In short

The tangent line to y = f(x) at x = a gives the best linear estimate of f near a: f(a + \Delta x) \approx f(a) + f'(a)\,\Delta x. This is called linear approximation. The notation dy = f'(x)\,dx packages this into a single symbol called the differential, and it is the tool behind all error-estimation problems.

What is \sqrt{4.02}?

You know \sqrt{4} = 2. And 4.02 is very close to 4. So \sqrt{4.02} should be very close to 2 — but how close? Can you get a good estimate without a calculator?

Here is the idea. The function f(x) = \sqrt{x} has a tangent line at x = 4. Near x = 4, the curve and its tangent line are nearly identical — the tangent hugs the curve. So instead of evaluating the curve at x = 4.02 (which requires a calculator), evaluate the tangent line at x = 4.02 (which requires only arithmetic).

The tangent line at x = 4:

f'(x) = \frac{1}{2\sqrt{x}}, \quad f'(4) = \frac{1}{4}
\text{Tangent: } y = f(4) + f'(4)(x - 4) = 2 + \frac{1}{4}(x - 4)

At x = 4.02:

y = 2 + \frac{1}{4}(0.02) = 2 + 0.005 = 2.005

A calculator gives \sqrt{4.02} = 2.00499\ldots The tangent-line estimate is off by less than 0.00001 — five decimal places of accuracy from one line of arithmetic.

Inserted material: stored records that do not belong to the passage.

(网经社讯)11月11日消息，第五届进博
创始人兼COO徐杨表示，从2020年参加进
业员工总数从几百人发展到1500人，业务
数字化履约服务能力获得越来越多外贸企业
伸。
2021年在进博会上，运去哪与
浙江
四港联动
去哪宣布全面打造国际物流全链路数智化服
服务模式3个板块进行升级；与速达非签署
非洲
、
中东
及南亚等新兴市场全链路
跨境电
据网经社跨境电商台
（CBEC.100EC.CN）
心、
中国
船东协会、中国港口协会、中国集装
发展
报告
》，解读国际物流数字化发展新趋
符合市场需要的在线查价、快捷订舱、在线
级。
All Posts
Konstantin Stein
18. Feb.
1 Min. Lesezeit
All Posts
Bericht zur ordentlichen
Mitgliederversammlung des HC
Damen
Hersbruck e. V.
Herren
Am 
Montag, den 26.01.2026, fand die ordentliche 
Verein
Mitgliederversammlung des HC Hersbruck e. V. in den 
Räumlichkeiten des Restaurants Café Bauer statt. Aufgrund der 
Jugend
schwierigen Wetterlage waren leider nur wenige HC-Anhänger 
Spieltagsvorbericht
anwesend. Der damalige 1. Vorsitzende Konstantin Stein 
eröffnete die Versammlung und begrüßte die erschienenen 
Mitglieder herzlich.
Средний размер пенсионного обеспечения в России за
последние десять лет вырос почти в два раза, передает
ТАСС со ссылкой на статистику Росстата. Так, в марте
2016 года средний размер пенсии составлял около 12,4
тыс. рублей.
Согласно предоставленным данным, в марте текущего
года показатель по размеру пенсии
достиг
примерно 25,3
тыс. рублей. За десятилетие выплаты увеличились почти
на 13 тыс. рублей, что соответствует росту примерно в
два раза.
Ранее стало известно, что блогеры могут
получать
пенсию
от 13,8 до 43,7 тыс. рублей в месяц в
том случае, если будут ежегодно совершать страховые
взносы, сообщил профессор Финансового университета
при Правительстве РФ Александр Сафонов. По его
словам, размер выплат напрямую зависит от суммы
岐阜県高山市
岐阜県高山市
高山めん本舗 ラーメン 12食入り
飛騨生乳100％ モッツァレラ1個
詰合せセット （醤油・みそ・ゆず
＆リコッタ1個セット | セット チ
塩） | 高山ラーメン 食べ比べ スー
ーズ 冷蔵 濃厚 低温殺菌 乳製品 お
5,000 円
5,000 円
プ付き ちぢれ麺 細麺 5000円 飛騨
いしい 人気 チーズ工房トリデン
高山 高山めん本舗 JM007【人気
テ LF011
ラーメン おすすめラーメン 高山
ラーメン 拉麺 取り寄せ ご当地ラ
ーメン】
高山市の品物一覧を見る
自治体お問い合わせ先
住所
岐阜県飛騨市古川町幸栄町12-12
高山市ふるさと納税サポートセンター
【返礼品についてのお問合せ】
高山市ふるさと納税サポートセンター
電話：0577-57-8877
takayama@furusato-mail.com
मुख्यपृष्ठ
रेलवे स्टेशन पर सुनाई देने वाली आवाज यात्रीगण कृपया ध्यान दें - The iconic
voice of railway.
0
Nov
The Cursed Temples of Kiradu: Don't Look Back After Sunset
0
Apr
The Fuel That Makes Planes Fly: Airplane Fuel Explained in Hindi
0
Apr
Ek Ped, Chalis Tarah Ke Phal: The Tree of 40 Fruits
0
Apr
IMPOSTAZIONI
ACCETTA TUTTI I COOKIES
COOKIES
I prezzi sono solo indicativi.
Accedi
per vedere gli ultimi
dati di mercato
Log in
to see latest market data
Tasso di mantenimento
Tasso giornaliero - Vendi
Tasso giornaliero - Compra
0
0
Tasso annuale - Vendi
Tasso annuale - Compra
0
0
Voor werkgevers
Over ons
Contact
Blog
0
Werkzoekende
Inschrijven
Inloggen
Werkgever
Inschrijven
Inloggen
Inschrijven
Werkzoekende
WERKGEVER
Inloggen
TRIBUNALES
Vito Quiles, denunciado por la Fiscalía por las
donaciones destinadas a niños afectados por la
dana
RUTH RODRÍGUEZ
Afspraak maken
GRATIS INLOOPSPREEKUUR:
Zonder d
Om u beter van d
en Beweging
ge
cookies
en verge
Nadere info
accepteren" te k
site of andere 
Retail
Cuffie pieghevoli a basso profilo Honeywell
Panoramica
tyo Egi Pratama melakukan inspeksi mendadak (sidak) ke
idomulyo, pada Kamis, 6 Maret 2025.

That is the power of linear approximation. The derivative, which you already know how to compute, hands you a recipe for estimating function values near known points. And the recipe comes with a built-in way to estimate how far off your estimate might be.

The linear approximation formula

The tangent line to y = f(x) at x = a is

L(x) = f(a) + f'(a)(x - a)

For x near a, f(x) \approx L(x). Writing \Delta x = x - a (the small step away from a):

Linear approximation

f(a + \Delta x) \approx f(a) + f'(a)\,\Delta x

This approximation is good when \Delta x is small. It says: the function value at a nearby point is approximately the known value plus the derivative times the step size.

Read the formula piece by piece:

The whole thing says: value at the new point \approx value at the known point + rate \times step. This is the same logic as "distance \approx speed \times time" when speed is approximately constant — the derivative is the speed, and linear approximation is the assumption that the speed does not change much over a small step.

Why it works: the tangent hugs the curve

The tangent line at a point is the unique straight line that matches both the function's value and its slope at that point. No other line does both. Near the point, the function barely curves — it is nearly straight — so the tangent line is nearly indistinguishable from the function.

The curve $y = \sqrt{x}$ (black) and its tangent line at $(4, 2)$ (red dashed). Near $x = 4$, the two are nearly indistinguishable. At $x = 4.02$, the tangent gives $2.005$, while the true value is $2.00499\ldots$ — the tangent-line estimate is excellent.

Farther from the anchor, the approximation degrades. At x = 5 (one full unit away), the tangent gives 2 + \frac{1}{4}(1) = 2.25, while the true value is \sqrt{5} = 2.236\ldots — an error of about 0.014, which is still reasonable but noticeably worse. At x = 9, the tangent gives 2 + \frac{1}{4}(5) = 3.25, while \sqrt{9} = 3 — an error of 0.25, which is too large to be useful. The tangent line is a local tool: it works near the anchor and fails far away.

Standard approximations

Several commonly used approximations follow immediately from the linear approximation formula. Each one takes a specific function, anchors it at a convenient point, and writes the tangent-line estimate.

For |x| small:

Function Approximation Anchor point
(1 + x)^n \approx 1 + nx x = 0
\sin x \approx x x = 0
\cos x \approx 1 - \frac{x^2}{2} x = 0
\tan x \approx x x = 0
e^x \approx 1 + x x = 0
\ln(1 + x) \approx x x = 0

The first one — (1 + x)^n \approx 1 + nx — is the most versatile. It works for any exponent n (integer, fraction, negative). For example:

Each one replaces a messy computation with a multiplication. The \cos x entry uses the second-order approximation (the first-order approximation \cos x \approx 1 is not very useful since it gives no dependence on x).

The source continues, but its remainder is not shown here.